# What you guys think of the updated logo...



## Sim-X (Sep 24, 2009)

Looks like this went live today - http://www.directv.com/










I think it's a nice updated 2010 look although not sure about the new font.


----------



## BKC (Dec 12, 2007)

I would much rather have upgraded audio.


----------



## betterdan (May 23, 2007)

I'm with BKC, screw the silly logo and how about getting the audio drop outs fixed. That would be something new and improved for 2010.


----------



## boba (May 23, 2003)

I wonder how much money was wasted on something that wasn't broken, how about an answer Mr. under cover boss?


----------



## dpeters11 (May 30, 2007)

Looks more "3D-ish", which is one of their new focuses until the fad goes away.


----------



## Hutchinshouse (Sep 28, 2006)

I like it a lot. Seems more 2010 than the other version.


----------



## Avder (Feb 6, 2010)

Looks like two pieces of transparent blue plastic on a white background.

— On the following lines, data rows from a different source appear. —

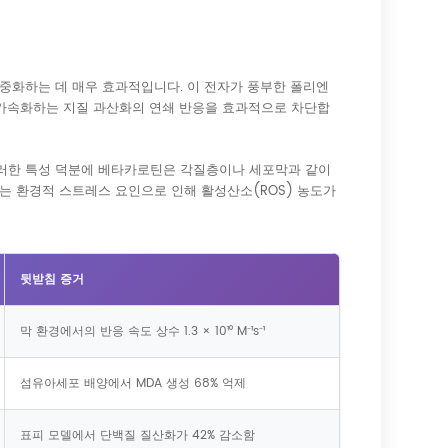
 중화하는 데 매우 효과적입니다. 이 전자가 풍부한 폴리엔
 가속화하는 지질 과산화의 연쇄 반응을 효과적으로 차단합
. 이러한 특성 덕분에 베타카로틴은 각질층이나 세포막과 같이
는 환경적 스트레스 요인으로 인해 활성산소(ROS) 농도가
뒷받침 증거
막 환경에서의 반응 속도 상수 1.3 × 10¹⁰ M⁻¹s⁻¹
섬유아세포 배양에서 MDA 생성 68% 억제
표피 모델에서 단백질 질산화가 42% 감소함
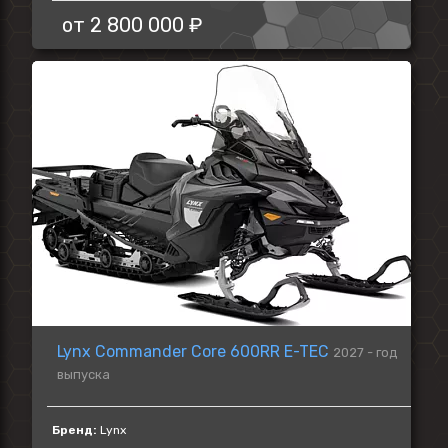
от
2 800 000 ₽
Lynx Commander Core 600RR E-TEC
2027 - год
выпуска
Бренд:
Lynx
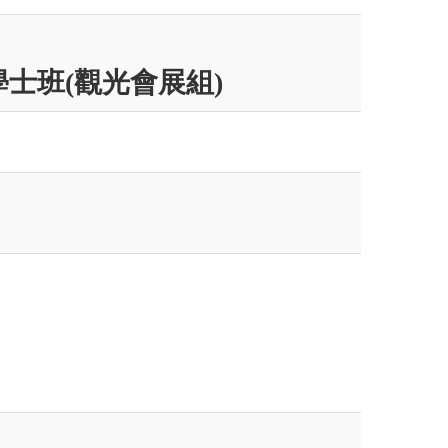
士班(觀光會展組)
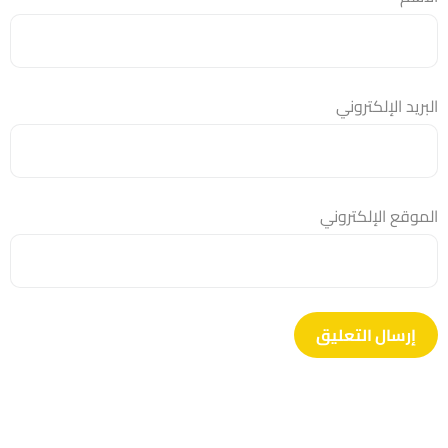
البريد الإلكتروني
الموقع الإلكتروني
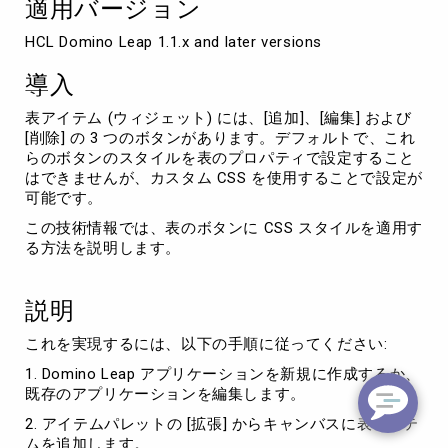
適用バージョン
適
用
HCL Domino Leap 1.1.x and later versions
す
る
導入
方
法
表アイテム (ウィジェット) には、[追加]、[編集] および
[削除] の 3 つのボタンがあります。デフォルトで、これ
らのボタンのスタイルを表のプロパティで設定すること
はできませんが、カスタム CSS を使用することで設定が
可能です。
この技術情報では、表のボタンに CSS スタイルを適用す
る方法を説明します。
説明
これを実現するには、以下の手順に従ってください:
1. Domino Leap アプリケーションを新規に作成するか、
既存のアプリケーションを編集します。
2. アイテムパレットの [拡張] からキャンバスに表アイテ
ムを追加します。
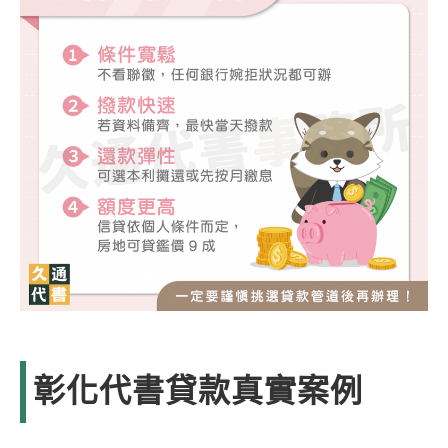
彰化代書貸款真實案例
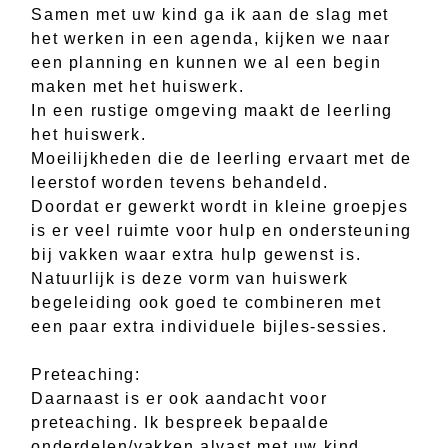
Samen met uw kind ga ik aan de slag met
het werken in een agenda, kijken we naar
een planning en kunnen we al een begin
maken met het huiswerk.
In een rustige omgeving maakt de leerling
het huiswerk.
Moeilijkheden die de leerling ervaart met de
leerstof worden tevens behandeld.
Doordat er gewerkt wordt in kleine groepjes
is er veel ruimte voor hulp en ondersteuning
bij vakken waar extra hulp gewenst is.
Natuurlijk is deze vorm van huiswerk
begeleiding ook goed te combineren met
een paar extra individuele bijles-sessies.
Preteaching:
Daarnaast is er ook aandacht voor
preteaching. Ik bespreek bepaalde
onderdelen/vakken alvast met uw kind,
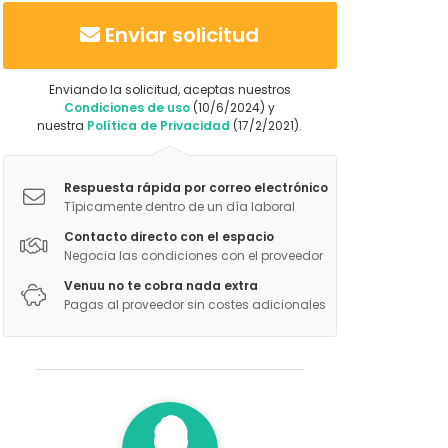
Enviar solicitud
Enviando la solicitud, aceptas nuestros
Condiciones de uso
(10/6/2024) y
nuestra
Política de Privacidad
(17/2/2021).
Respuesta rápida por correo electrónico
Típicamente dentro de un día laboral
Contacto directo con el espacio
Negocia las condiciones con el proveedor
Venuu no te cobra nada extra
Pagas al proveedor sin costes adicionales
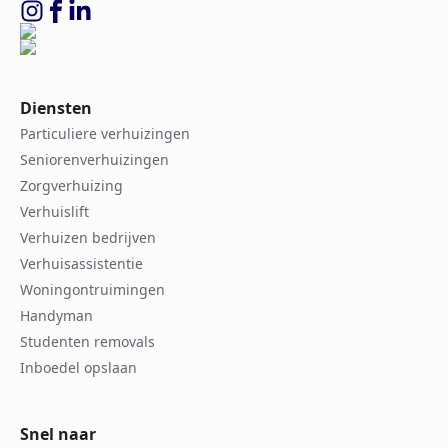
Diensten
Particuliere verhuizingen
Seniorenverhuizingen
Zorgverhuizing
Verhuislift
Verhuizen bedrijven
Verhuisassistentie
Woningontruimingen
Handyman
Studenten removals
Inboedel opslaan
Snel naar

Fits in with the latest classes of logos, but theres more important stuff to worry about. I guess the ad department needed to feel like it was doing something.


----------



## kiknwing (Jun 24, 2009)

Well I guess its one step closer to a updated gui. I can see it now, dark blue for the main color. Wasn't the guild a dark blue a while back?


----------



## Doug Brott (Jul 12, 2006)

betterdan said:


> I'm with BKC, screw the silly logo and how about getting the audio drop outs fixed. That would be something new and improved for 2010.





boba said:


> I wonder how much money was wasted on something that wasn't broken, how about an answer Mr. under cover boss?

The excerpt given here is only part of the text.